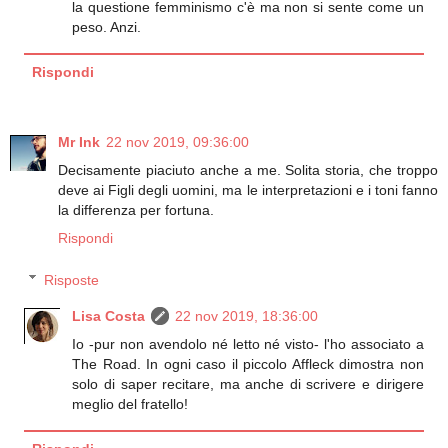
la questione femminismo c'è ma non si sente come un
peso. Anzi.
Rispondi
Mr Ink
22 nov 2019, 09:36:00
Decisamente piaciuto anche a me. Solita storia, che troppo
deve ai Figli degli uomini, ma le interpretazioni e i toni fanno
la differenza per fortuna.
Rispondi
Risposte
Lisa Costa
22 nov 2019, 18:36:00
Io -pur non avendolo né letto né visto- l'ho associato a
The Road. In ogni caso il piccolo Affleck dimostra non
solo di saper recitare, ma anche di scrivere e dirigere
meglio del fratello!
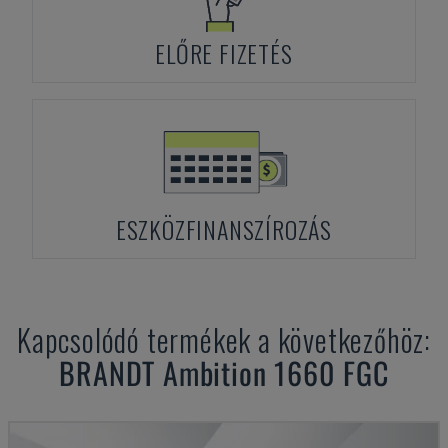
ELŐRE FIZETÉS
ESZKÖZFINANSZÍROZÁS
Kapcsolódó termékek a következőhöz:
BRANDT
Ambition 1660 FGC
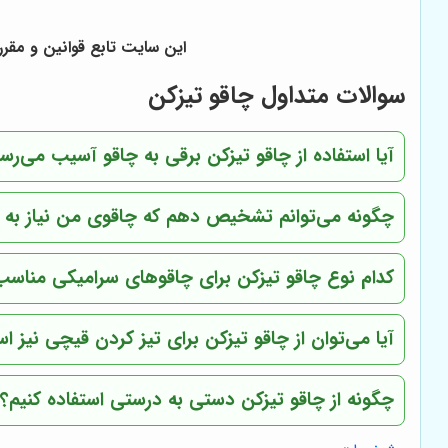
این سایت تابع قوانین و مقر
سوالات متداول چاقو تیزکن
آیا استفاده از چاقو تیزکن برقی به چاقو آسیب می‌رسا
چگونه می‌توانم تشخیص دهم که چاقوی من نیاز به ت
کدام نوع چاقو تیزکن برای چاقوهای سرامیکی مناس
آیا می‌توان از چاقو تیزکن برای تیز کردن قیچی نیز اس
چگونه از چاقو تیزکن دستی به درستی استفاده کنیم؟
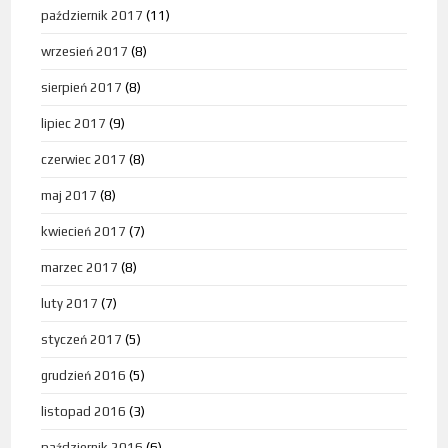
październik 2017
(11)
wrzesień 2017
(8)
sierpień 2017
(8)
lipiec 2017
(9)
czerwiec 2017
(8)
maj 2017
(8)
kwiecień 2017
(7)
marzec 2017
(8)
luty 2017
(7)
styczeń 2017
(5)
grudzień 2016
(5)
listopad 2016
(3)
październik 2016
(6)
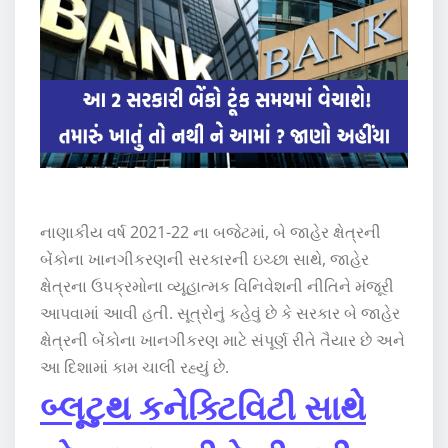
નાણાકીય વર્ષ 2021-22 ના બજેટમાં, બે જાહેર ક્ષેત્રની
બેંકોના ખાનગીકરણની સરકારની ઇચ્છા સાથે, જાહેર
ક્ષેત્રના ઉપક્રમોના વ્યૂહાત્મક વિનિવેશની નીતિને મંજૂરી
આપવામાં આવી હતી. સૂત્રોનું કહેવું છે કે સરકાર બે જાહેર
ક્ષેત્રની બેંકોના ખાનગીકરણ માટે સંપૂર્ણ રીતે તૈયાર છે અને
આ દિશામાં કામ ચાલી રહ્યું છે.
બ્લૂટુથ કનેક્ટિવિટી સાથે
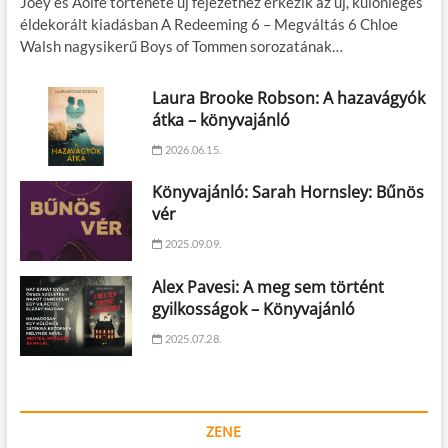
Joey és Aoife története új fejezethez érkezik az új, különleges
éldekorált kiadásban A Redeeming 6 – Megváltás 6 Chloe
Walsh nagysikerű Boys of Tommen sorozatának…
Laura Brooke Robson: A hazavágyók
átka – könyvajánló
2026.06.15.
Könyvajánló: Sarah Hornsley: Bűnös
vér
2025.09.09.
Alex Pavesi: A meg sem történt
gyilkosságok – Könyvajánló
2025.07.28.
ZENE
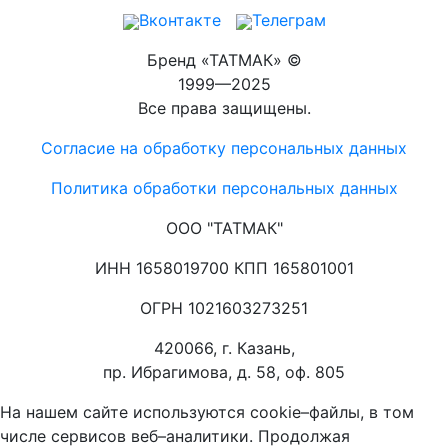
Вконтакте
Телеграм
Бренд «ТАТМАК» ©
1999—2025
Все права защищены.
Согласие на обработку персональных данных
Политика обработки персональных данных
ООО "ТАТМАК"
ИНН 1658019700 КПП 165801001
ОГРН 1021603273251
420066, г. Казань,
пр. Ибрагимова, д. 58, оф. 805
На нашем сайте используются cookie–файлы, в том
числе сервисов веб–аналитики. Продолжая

...

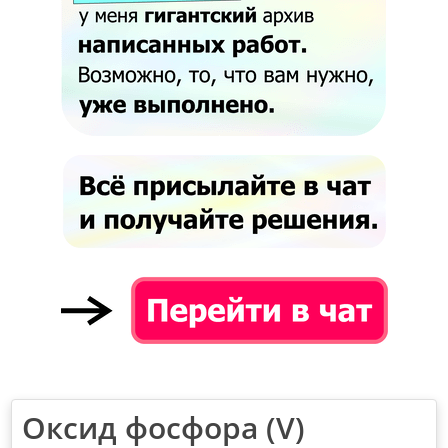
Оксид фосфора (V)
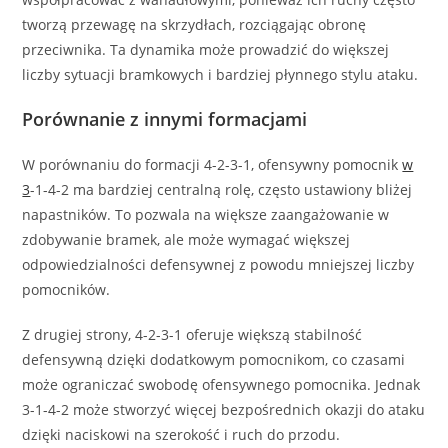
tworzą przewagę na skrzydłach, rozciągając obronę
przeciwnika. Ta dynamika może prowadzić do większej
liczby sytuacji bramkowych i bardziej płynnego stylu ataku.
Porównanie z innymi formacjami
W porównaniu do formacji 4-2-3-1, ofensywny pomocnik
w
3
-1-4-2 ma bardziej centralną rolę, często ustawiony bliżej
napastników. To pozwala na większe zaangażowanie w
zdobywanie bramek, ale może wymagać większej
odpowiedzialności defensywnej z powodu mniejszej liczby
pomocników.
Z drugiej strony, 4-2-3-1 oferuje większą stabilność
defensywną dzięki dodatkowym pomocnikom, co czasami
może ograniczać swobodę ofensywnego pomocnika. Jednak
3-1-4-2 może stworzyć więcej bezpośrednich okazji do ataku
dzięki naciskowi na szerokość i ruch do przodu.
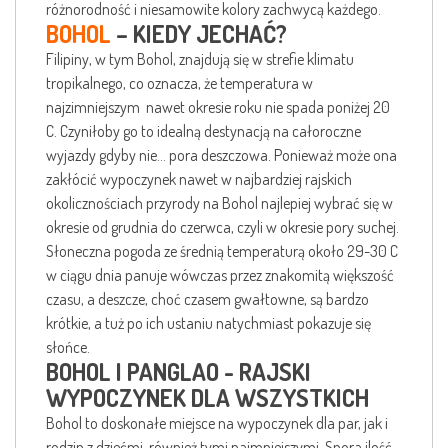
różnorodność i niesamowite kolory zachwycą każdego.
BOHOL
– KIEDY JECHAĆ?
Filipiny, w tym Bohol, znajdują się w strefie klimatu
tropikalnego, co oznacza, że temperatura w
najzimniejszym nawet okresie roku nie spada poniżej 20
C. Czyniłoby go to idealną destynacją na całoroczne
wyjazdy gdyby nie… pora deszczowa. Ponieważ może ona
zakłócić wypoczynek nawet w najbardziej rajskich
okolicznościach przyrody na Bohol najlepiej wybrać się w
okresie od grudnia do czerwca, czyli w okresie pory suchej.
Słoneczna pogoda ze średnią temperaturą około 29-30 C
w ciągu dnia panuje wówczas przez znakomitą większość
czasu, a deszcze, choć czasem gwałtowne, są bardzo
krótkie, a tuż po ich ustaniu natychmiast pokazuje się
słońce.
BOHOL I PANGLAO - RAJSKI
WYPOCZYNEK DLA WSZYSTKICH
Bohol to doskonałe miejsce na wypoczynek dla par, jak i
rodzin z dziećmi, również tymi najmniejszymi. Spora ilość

---

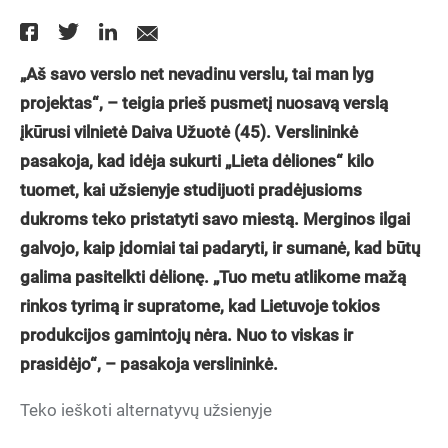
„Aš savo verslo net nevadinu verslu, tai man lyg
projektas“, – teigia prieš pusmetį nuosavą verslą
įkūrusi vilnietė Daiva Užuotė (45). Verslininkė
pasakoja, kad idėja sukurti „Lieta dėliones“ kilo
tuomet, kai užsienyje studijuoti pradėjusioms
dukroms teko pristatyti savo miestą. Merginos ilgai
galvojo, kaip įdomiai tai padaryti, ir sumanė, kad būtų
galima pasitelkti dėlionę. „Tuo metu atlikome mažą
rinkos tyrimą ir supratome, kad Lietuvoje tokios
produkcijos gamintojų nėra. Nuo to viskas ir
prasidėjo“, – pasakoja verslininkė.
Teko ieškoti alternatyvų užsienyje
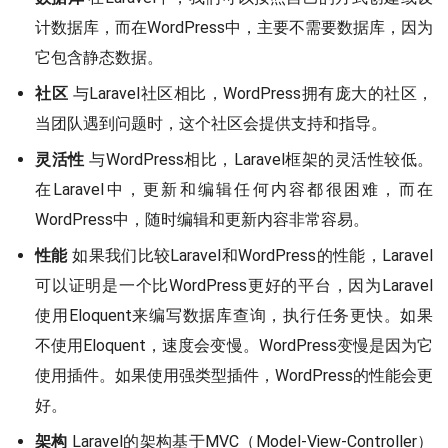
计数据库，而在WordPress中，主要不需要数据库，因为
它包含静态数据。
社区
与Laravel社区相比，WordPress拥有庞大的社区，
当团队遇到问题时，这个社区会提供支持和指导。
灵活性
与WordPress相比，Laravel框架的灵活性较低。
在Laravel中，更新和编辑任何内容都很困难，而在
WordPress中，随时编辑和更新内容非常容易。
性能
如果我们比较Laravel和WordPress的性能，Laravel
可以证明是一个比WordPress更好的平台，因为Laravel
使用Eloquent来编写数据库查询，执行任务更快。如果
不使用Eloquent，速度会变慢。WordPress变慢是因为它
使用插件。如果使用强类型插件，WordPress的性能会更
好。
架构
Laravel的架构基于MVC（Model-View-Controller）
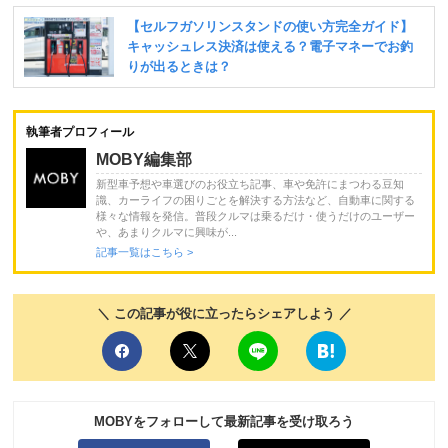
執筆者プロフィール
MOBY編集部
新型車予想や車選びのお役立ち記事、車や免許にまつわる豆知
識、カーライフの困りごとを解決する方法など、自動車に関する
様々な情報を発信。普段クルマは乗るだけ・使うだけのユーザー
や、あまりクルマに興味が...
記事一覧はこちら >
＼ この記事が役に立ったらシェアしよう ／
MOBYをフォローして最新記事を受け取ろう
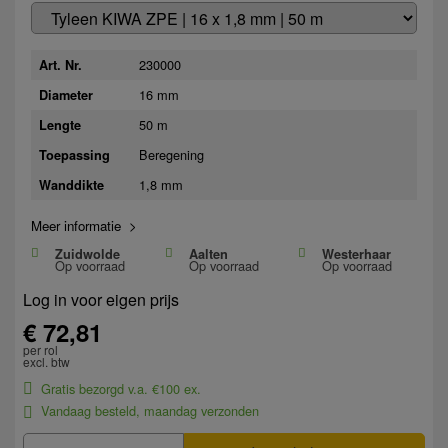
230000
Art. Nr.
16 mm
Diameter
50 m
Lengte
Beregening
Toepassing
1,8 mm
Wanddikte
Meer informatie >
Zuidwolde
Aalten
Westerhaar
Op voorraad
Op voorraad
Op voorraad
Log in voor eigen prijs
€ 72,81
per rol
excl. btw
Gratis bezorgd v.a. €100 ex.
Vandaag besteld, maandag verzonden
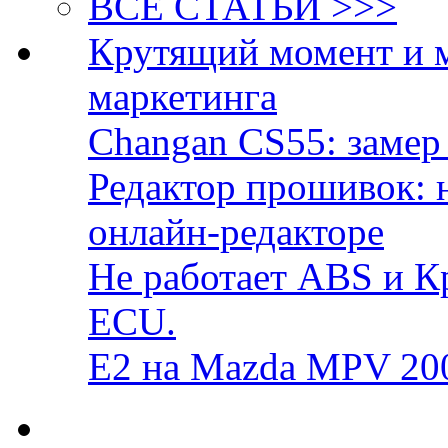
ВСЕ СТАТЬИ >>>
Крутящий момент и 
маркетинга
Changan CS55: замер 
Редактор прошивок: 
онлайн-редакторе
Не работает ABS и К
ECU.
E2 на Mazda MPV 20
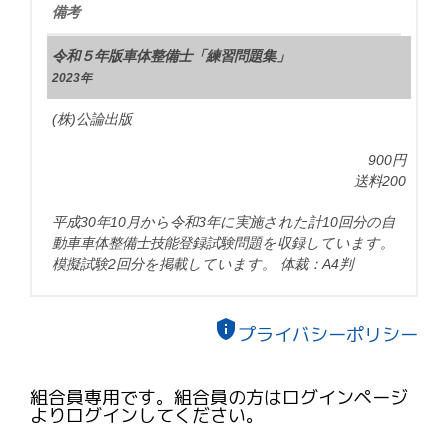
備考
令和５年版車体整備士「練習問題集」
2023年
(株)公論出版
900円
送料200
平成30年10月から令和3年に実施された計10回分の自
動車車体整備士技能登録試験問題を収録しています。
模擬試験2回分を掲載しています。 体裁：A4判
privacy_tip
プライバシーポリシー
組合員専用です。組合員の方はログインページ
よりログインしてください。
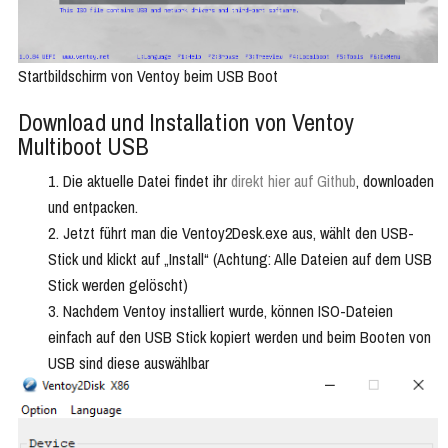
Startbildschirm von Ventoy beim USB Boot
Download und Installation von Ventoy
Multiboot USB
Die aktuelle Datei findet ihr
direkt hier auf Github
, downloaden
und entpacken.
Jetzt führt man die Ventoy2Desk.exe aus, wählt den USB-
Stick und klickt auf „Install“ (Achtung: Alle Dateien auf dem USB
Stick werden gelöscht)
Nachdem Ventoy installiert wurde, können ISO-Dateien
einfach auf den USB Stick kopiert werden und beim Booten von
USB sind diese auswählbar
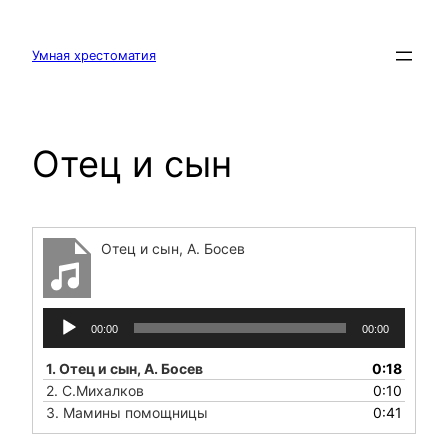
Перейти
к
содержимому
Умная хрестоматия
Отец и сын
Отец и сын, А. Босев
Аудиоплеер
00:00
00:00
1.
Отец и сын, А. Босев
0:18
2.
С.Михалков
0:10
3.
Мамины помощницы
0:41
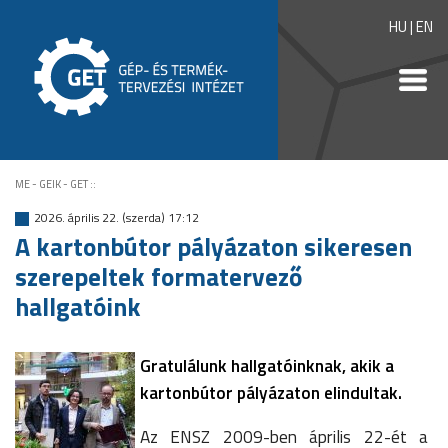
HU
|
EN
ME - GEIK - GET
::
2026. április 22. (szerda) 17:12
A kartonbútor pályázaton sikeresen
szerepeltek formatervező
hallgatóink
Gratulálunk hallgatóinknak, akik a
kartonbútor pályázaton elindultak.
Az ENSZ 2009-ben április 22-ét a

Exercise goal
Within the listing above, filter for lines holding the string "może" and copy each one.

Reply
przeciwnika. Ta dynamika może prowadzić do większej
zdobywanie bramek, ale może wymagać większej
może ograniczać swobodę ofensywnego pomocnika. Jednak
3-1-4-2 może stworzyć więcej bezpośrednich okazji do ataku
wyjazdy gdyby nie… pora deszczowa. Ponieważ może ona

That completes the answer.